A month ago we booked our car in for an MOT with the local garage. After two weeks of inaction and indifference, they gave us a courtesy car. Last Sunday it broke down on the huge mountain pass called The Rest and Be Thankful half way to Glasgow from the huts. Steve was on his way to instruct a sailing course for a week in Largs – he had to hitch and take two buses with all his gear. No biggy, but annoying.
I called the garage the following day and explained – we would return the key when Steve got home. Fine, the nice lady said – these things happen. And the good news was – our Volvo was ready for collection. Hurray! I would collect it on my way back from Bristol the next day. Seven o’clock that same evening the garage owner phones me: unless we somehow returned the courtesy car key we could sing for our car – and then he put the phone down. Steve was at sea for a week. We’d been waiting for our car for three weeks.
I was soo amazed and angry that when I got back to the huts yesterday, I found our spare key and caught the bus back up to Lochgilphead. I know they keep cars in the carpark opposite the garage; I’d take it home – it was my car. But it wasn’t there. On my way back to the bus stop to wait an hour for the bus back to Tarbert, I walked past the garage.
Although it was two hours after closing time, the entrance was still open and some lights still on. Our car was parked at the back, maybe thirty yards away. I felt immediately terrified. I knew if I thought about it too long, I’d never do it – I’m far too scared of confrontation but I was damned if…

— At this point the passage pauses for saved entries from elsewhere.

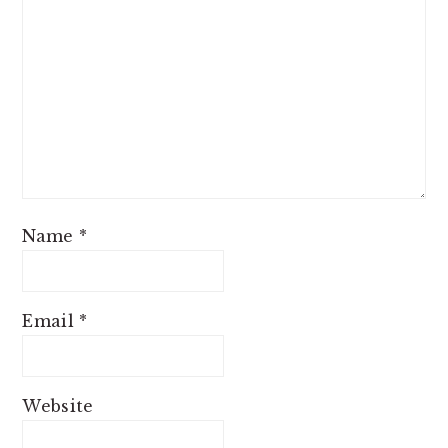
Name
*
Email
*
Website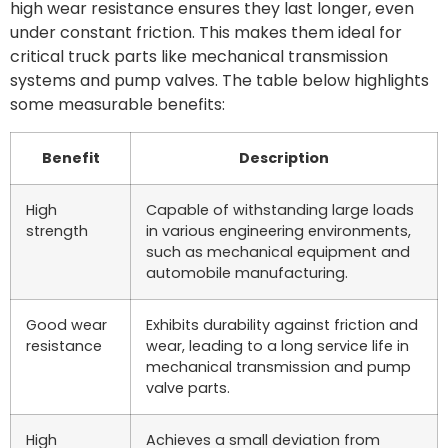
high wear resistance ensures they last longer, even
under constant friction. This makes them ideal for
critical truck parts like mechanical transmission
systems and pump valves. The table below highlights
some measurable benefits:
Benefit
Description
High
Capable of withstanding large loads
strength
in various engineering environments,
such as mechanical equipment and
automobile manufacturing.
Good wear
Exhibits durability against friction and
resistance
wear, leading to a long service life in
mechanical transmission and pump
valve parts.
High
Achieves a small deviation from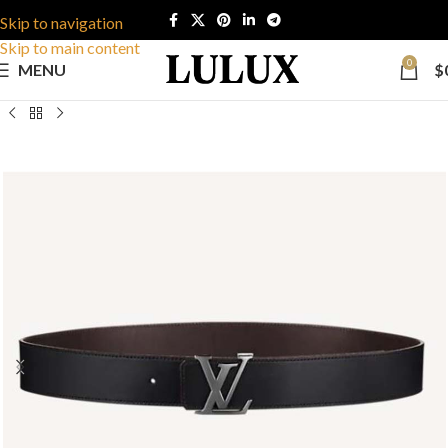
Skip to navigation
Skip to main content
0
MENU
$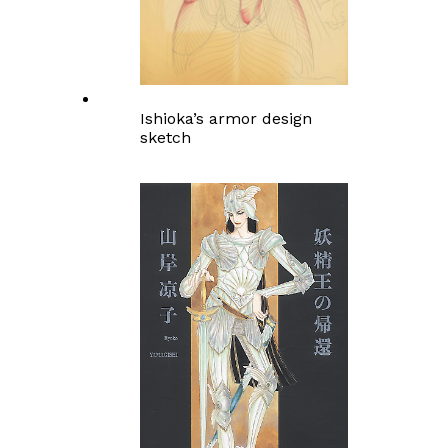
Ishioka’s armor design
sketch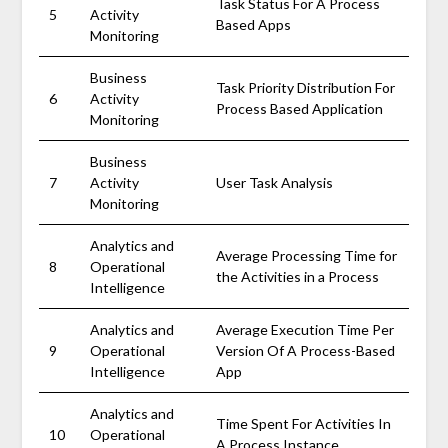
Task Status For A Process
5
Activity
Based Apps
Monitoring
Business
Task Priority Distribution For
6
Activity
Process Based Application
Monitoring
Business
7
Activity
User Task Analysis
Monitoring
Analytics and
Average Processing Time for
8
Operational
the Activities in a Process
Intelligence
Analytics and
Average Execution Time Per
9
Operational
Version Of A Process-Based
Intelligence
App
Analytics and
Time Spent For Activities In
10
Operational
A Process Instance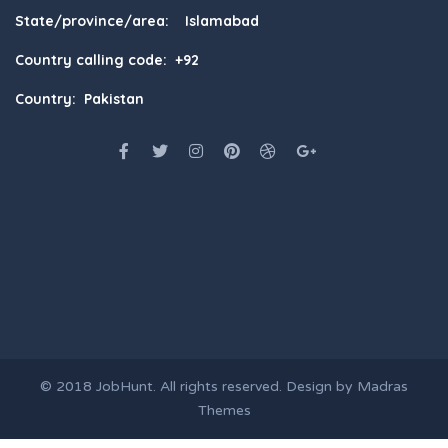
State/province/area: Islamabad
Country calling code: +92
Country: Pakistan
© 2018
JobHunt
. All rights reserved. Design by
Madras
Themes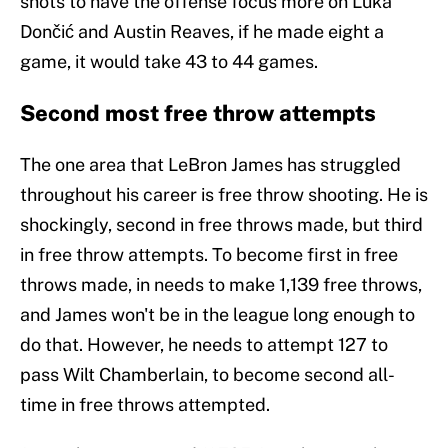
shots to have the offense focus more on Luka
Dončić and Austin Reaves, if he made eight a
game, it would take 43 to 44 games.
Second most free throw attempts
The one area that LeBron James has struggled
throughout his career is free throw shooting. He is
shockingly, second in free throws made, but third
in free throw attempts. To become first in free
throws made, in needs to make 1,139 free throws,
and James won't be in the league long enough to
do that. However, he needs to attempt 127 to
pass Wilt Chamberlain, to become second all-
time in free throws attempted.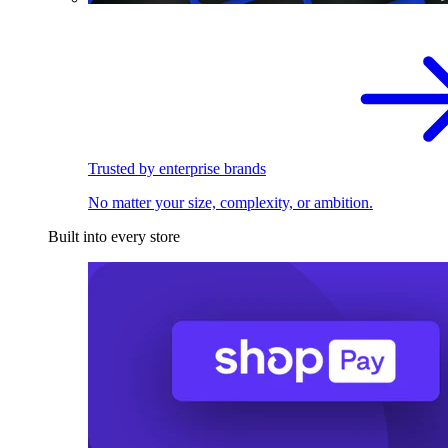
Trusted by enterprise brands
No matter your size, complexity, or ambition.
Built into every store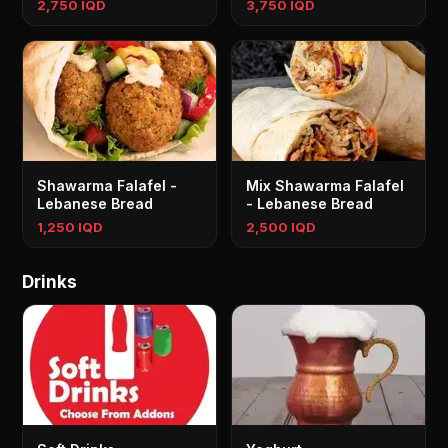
2,750 IQD
3,750 IQD
Shawarma Falafel -
Mix Shawarma Falafel
Lebanese Bread
- Lebanese Bread
1,250 IQD
2,500 IQD
Drinks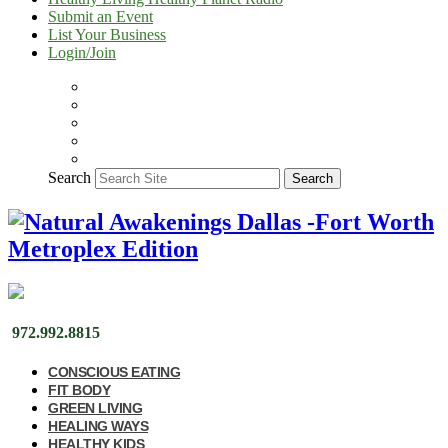
Submit an Event
List Your Business
Login/Join
Search
Search
972.992.8815
CONSCIOUS EATING
FIT BODY
GREEN LIVING
HEALING WAYS
HEALTHY KIDS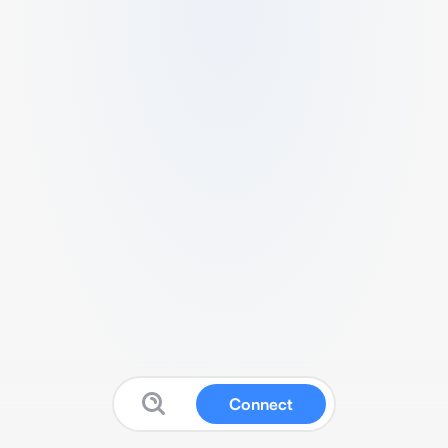
Connect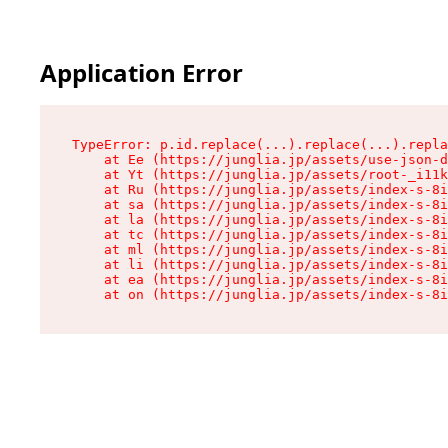
Application Error
TypeError: p.id.replace(...).replace(...).repla
    at Ee (https://junglia.jp/assets/use-json-d
    at Yt (https://junglia.jp/assets/root-_i11k
    at Ru (https://junglia.jp/assets/index-s-8i
    at sa (https://junglia.jp/assets/index-s-8i
    at la (https://junglia.jp/assets/index-s-8i
    at tc (https://junglia.jp/assets/index-s-8i
    at ml (https://junglia.jp/assets/index-s-8i
    at li (https://junglia.jp/assets/index-s-8i
    at ea (https://junglia.jp/assets/index-s-8i
    at on (https://junglia.jp/assets/index-s-8i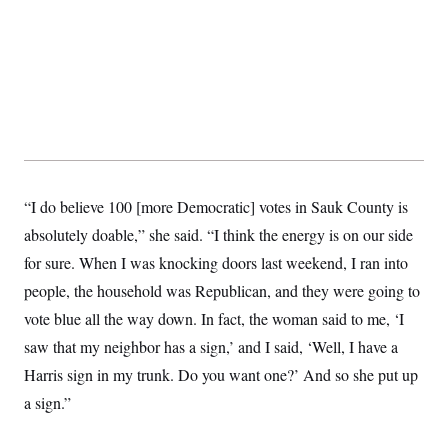
“I do believe 100 [more Democratic] votes in Sauk County is
absolutely doable,” she said. “I think the energy is on our side
for sure. When I was knocking doors last weekend, I ran into
people, the household was Republican, and they were going to
vote blue all the way down. In fact, the woman said to me, ‘I
saw that my neighbor has a sign,’ and I said, ‘Well, I have a
Harris sign in my trunk. Do you want one?’ And so she put up
a sign.”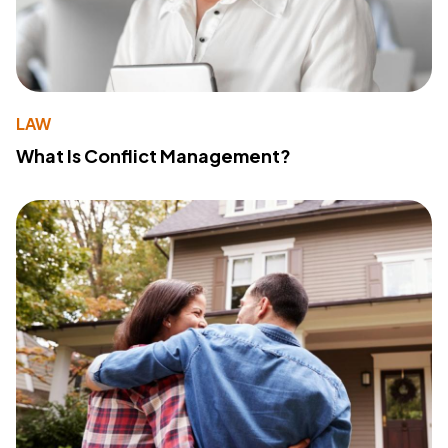
LAW
What Is Conflict Management?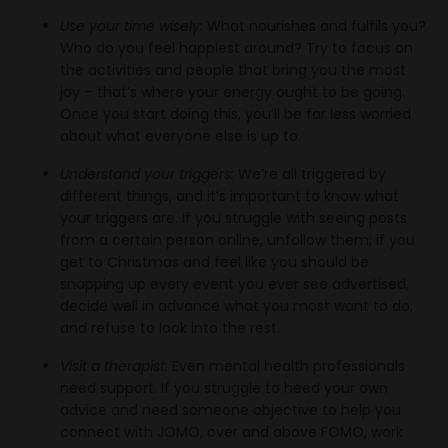
Use your time wisely:
What nourishes and fulfils you?
Who do you feel happiest around? Try to focus on
the activities and people that bring you the most
joy – that’s where your energy ought to be going.
Once you start doing this, you’ll be far less worried
about what everyone else is up to.
Understand your triggers:
We’re all triggered by
different things, and it’s important to know what
your triggers are. If you struggle with seeing posts
from a certain person online, unfollow them; if you
get to Christmas and feel like you should be
snapping up every event you ever see advertised,
decide well in advance what you most want to do,
and refuse to look into the rest.
Visit a therapist:
Even mental health professionals
need support. If you struggle to heed your own
advice and need someone objective to help you
connect with JOMO, over and above FOMO, work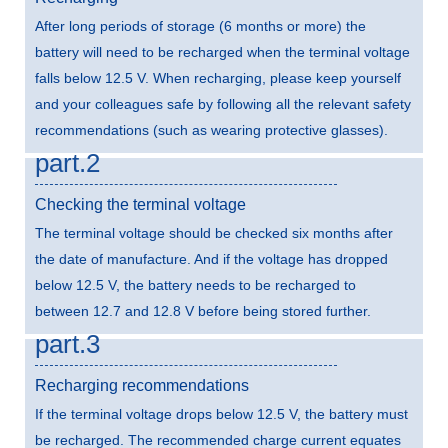
After long periods of storage (6 months or more) the
battery will need to be recharged when the terminal voltage
falls below 12.5 V. When recharging, please keep yourself
and your colleagues safe by following all the relevant safety
recommendations (such as wearing protective glasses).
part.2
Checking the terminal voltage
The terminal voltage should be checked six months after
the date of manufacture. And if the voltage has dropped
below 12.5 V, the battery needs to be recharged to
between 12.7 and 12.8 V before being stored further.
part.3
Recharging recommendations
If the terminal voltage drops below 12.5 V, the battery must
be recharged. The recommended charge current equates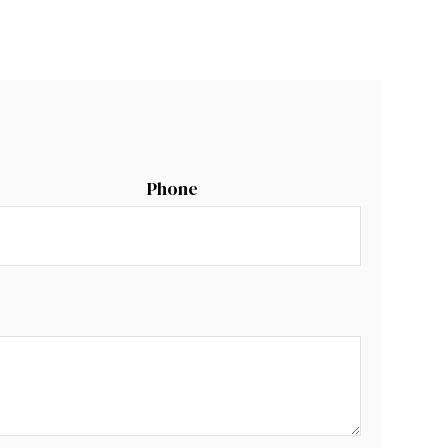
Phone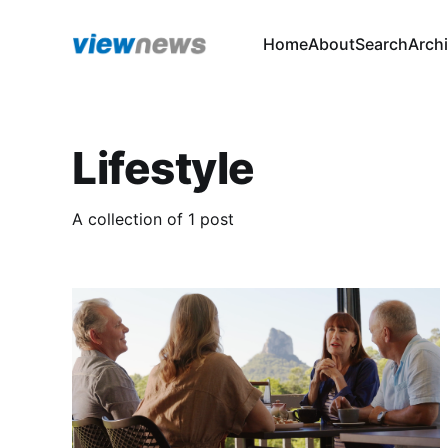
Home
About
Search
Arch
Lifestyle
A collection of 1 post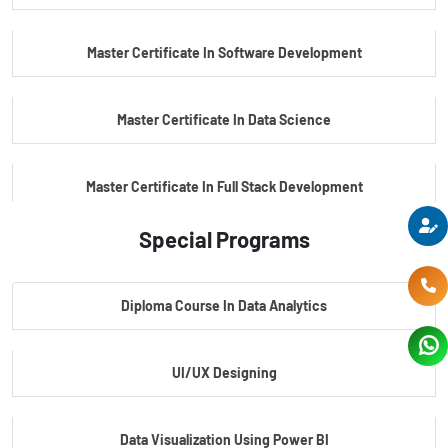
PG Certificate In Automotive Embedded & Edge AI
Master Certificate In Software Development
Master Certificate In Data Science
Master Certificate In Full Stack Development
Special Programs
Master Certificate In Artificial Intelligence
Diploma Course In Data Analytics
Master Certificate In Embedded Systems
UI/UX Designing
Master's Program In Data Science & AI
Data Visualization Using Power BI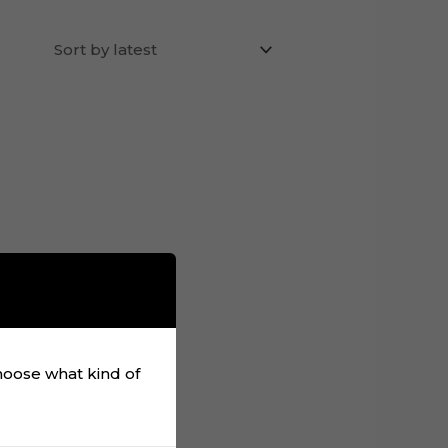
choose what kind of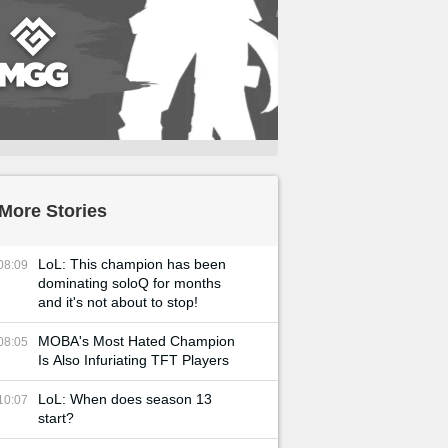
More Stories
LoL: This champion has been
08:09
dominating soloQ for months
and it's not about to stop!
MOBA's Most Hated Champion
08:05
Is Also Infuriating TFT Players
LoL: When does season 13
10:07
start?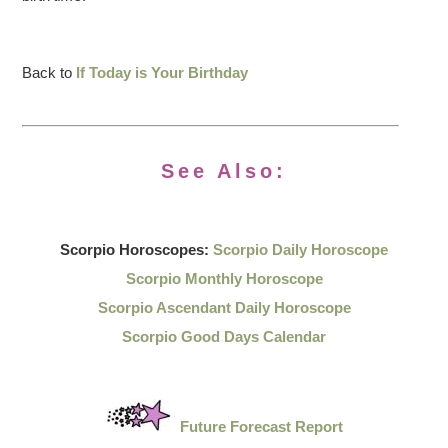
Back to
If Today is Your Birthday
See Also:
Scorpio Horoscopes:
Scorpio Daily Horoscope
Scorpio Monthly Horoscope
Scorpio Ascendant Daily Horoscope
Scorpio Good Days Calendar
Future Forecast Report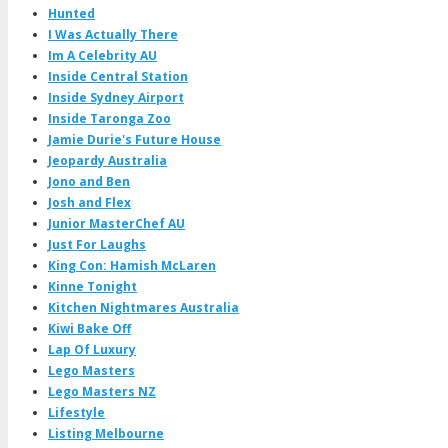
Hunted
I Was Actually There
Im A Celebrity AU
Inside Central Station
Inside Sydney Airport
Inside Taronga Zoo
Jamie Durie's Future House
Jeopardy Australia
Jono and Ben
Josh and Flex
Junior MasterChef AU
Just For Laughs
King Con: Hamish McLaren
Kinne Tonight
Kitchen Nightmares Australia
Kiwi Bake Off
Lap Of Luxury
Lego Masters
Lego Masters NZ
Lifestyle
Listing Melbourne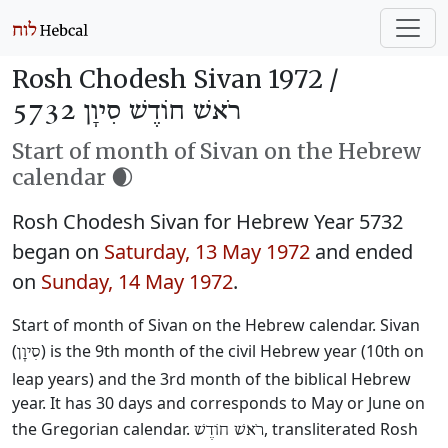
Rosh Chodesh Sivan 1972 /
רֹאשׁ חוֹדֶשׁ סִיוָן 5732
Start of month of Sivan on the Hebrew
calendar 🌒
Rosh Chodesh Sivan for Hebrew Year 5732
began on
Saturday, 13 May 1972
and ended
on
Sunday, 14 May 1972
.
Start of month of Sivan on the Hebrew calendar. Sivan
(
) is the 9th month of the civil Hebrew year (10th on
סִיוָן
leap years) and the 3rd month of the biblical Hebrew
year. It has 30 days and corresponds to May or June on
the Gregorian calendar.
, transliterated Rosh
רֹאשׁ חוֹדֶשׁ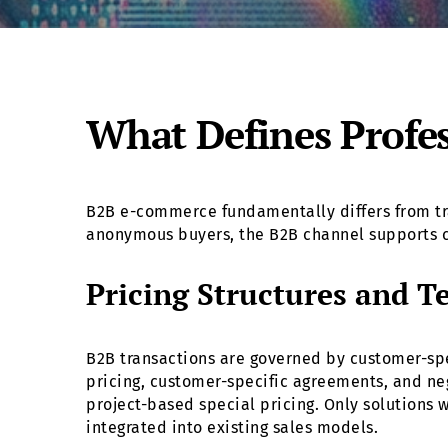
What Defines Profe
B2B e-commerce fundamentally differs from tra
anonymous buyers, the B2B channel supports c
Pricing Structures and T
B2B transactions are governed by customer-spe
pricing, customer-specific agreements, and nego
project-based special pricing. Only solutions 
integrated into existing sales models.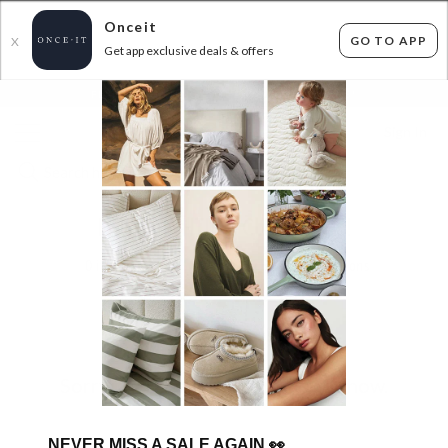
Onceit
GO TO APP
X
Get app exclusive deals & offers
×
FLAT FEE SHIPPING*
30 DAYS EASY RETURNS*
Sign In
HUGE LIGHTING CLEARANCE!
0
items found
Filter Options
Sorry, there are no products to show.
NEVER MISS A SALE AGAIN
👀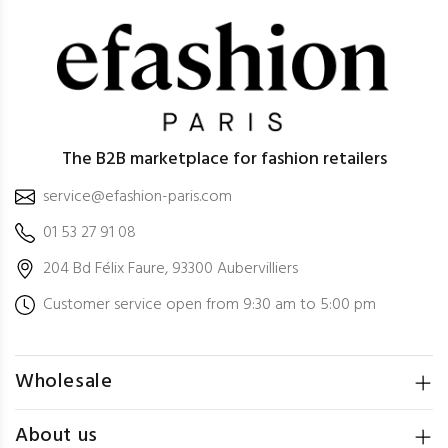
The B2B marketplace for fashion retailers
service@efashion-paris.com
01 53 27 91 08
204 Bd Félix Faure, 93300 Aubervilliers
Customer service open from 9:30 am to 5:00 pm
Wholesale
About us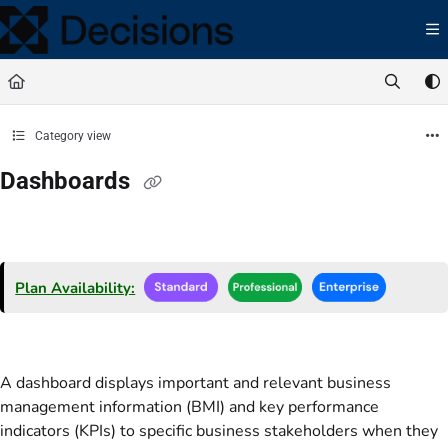
Documentation Index
Fetch the complete documentation index at:
https://docs.processmaker.com/llms.t
Use this file to discover all available pages before exploring further.
Category view
Dashboards
Plan Availability:
A dashboard displays important and relevant business
management information (BMI) and key performance
indicators (KPIs) to specific business stakeholders when they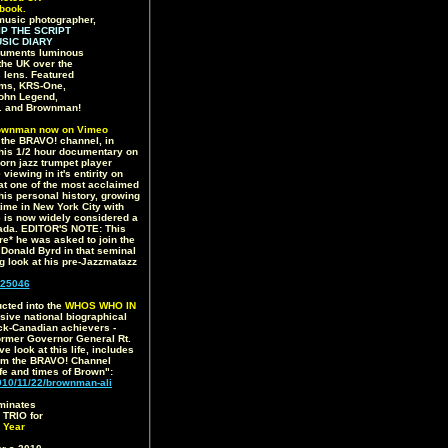
book.
music photographer,
IP THE SCRIPT
SIC DIARY
uments luminous
the UK over the
 lens. Featured
iams, KRS-One,
 John Legend,
.. and Brownman!
ownman now on Vimeo
7 the BRAVO! channel, in
this 1/2 hour documentary on
born jazz trumpet player
iewing in it's entirity on
 at one of the most acclaimed
o his personal history, growing
time in New York City with
e is now widely considered a
anada. EDITOR'S NOTE: This
re* he was asked to join the
onald Byrd in that seminal
ng look at his pre-Jazzmatazz
25046
cted into the
WHOS WHO IN
ive national biographical
ack-Canadian achievers -
ormer Governor General Rt.
 look at this life, includes
om the BRAVO! Channel
ife and times of Brown":
0/11/22/brownman-ali
minates
RIO for
 Year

I crept past the office, where someone was reading a paper – OMG – I was sooo scared. I write about hammering chests (well, without the cliche obvs) but seldom do I feel my own. The car was unlocked and I saw our key in the ignition. It was irresistible at that point. I didn’t even have to stop my hands shaking long enough to get the spare in the hole. I opened the door really quietly, expecting a mechanic, or worse – the abusive owner, to appear any second. Would I duck out of sight and risk getting locked in for the night or face an ugly scene? Was this new me capable of picking up the car jack and whacking the thwarter of my thrilling plan over the head? Well maybe – honestly, I was not myself. And what if the car didn’t start? It often doesn’t start and we have to unlock and lock it a few times – it can take a few tries. Very quirky. The office person would have heard the engine turning, the clicks of the locking system and seen the lights flash on and off.
I actually can’t quite believe I did it – even though it was my car, even though they’d behaved abominably, I felt I was stealing a very valuable thing and something very bad would happen any second now. Someone might shoot me!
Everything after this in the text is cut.